В теплое время, когда работы в саду невпроворот, Кадфаэлю обычно выделяли двух помощников, ведь ему приходилось не только ухаживать за травами в своем маленьком садике, но и работать за стенами обители. За дорогой, у реки Гайи, лежала плодородная долина, там вдоль кромки полей тянулись сады и грядки, где собирали плоды и приправы для монастырской кухни. В паводок долину заливали воды Северна, и удобренная илом почва приносила щедрый урожай. Да и внутри монастырских стен на попечении Кадфаэля был не только созданный им и собственноручно огороженный садик, где он пестовал редкие драгоценные травы, но и участок, спускавшийся по склону к Меолу – речушке, вращавшей жернова монастырской мельницы, – на котором выращивались бобы, горох и капуста.

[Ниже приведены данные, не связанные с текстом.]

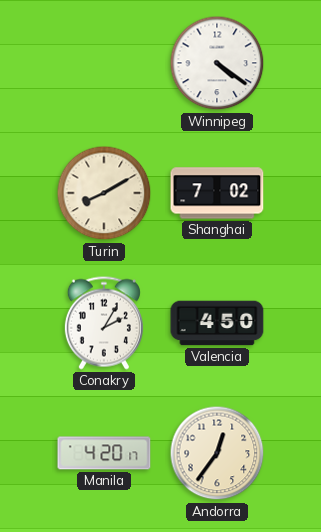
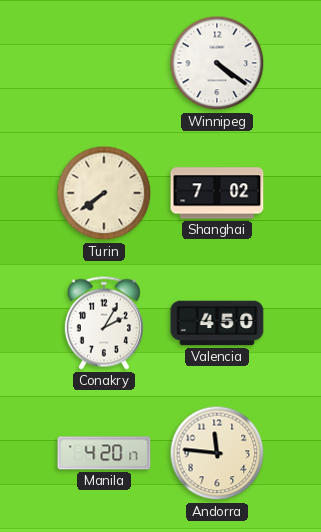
Turin: 8:10 -> 7:39
Andorra: 12:36 -> 11:46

Однако сейчас, когда незаметно подступила зима и земля готовилась погрузиться в сон, когда, зарывшись в опавшие листья и сухую траву под изгородью, готовились впасть в зимнюю спячку ежи, у него остался только один помощник, который подсоблял ему готовить отвары, катать пилюли, отжимать масло и толочь порошки. За целебными снадобьями к Кадфаэлю обращались не только братья, но и занедужившие горожане и жители предместья, а порой и крестьяне из разбросанных в округе селений. Он не обучался врачеванию, но постиг это искусство на практике, наблюдая и сопоставляя. Долгие годы он по крупицам собирал знания, и теперь многие предпочитали лечиться у него, а не у тех, кто имел официальное звание лекаря. Подручным его был брат Марк, молодой монах, которому едва минуло восемнадцать. Мальчик был сиротой, и прижимистый дядюшка отдал его в монастырь шестнадцати лет от роду, чтобы избавиться от обузы. Когда паренек поступил в обитель, он боялся раскрыть рот, дичился и отчаянно тосковал по дому. Выглядел он моложе своих лет и в страхе бросался исполнять все, что бы ему ни велели, как будто лучшее, на что он мог рассчитывать в жизни, – это избегнуть наказания. Однако стоило пареньку поработать несколько месяцев в саду с братом Кадфаэлем, как язык его развязался, а все страхи словно развеялись по ветру. Он не вышел ростом и все еще слегка опасался начальства, но был здоровым и крепким и с удовольствием возился на грядках. Паренек живо интересовался приготовлением снадобий, и руки его скоро приобрели необходимую для этого чуткость и сноровку. В кругу сверстников Марк обычно помалкивал, зато в саду или в сарае, наедине с Кадфаэлем, бывало, болтал без умолку. При всей своей нелюдимости именно он первым ухитрялся разузнавать все городские и монастырские сплетни, опережая других братьев. И сегодня Марк вернулся с мельницы за час до вечерни, переполненный новостями.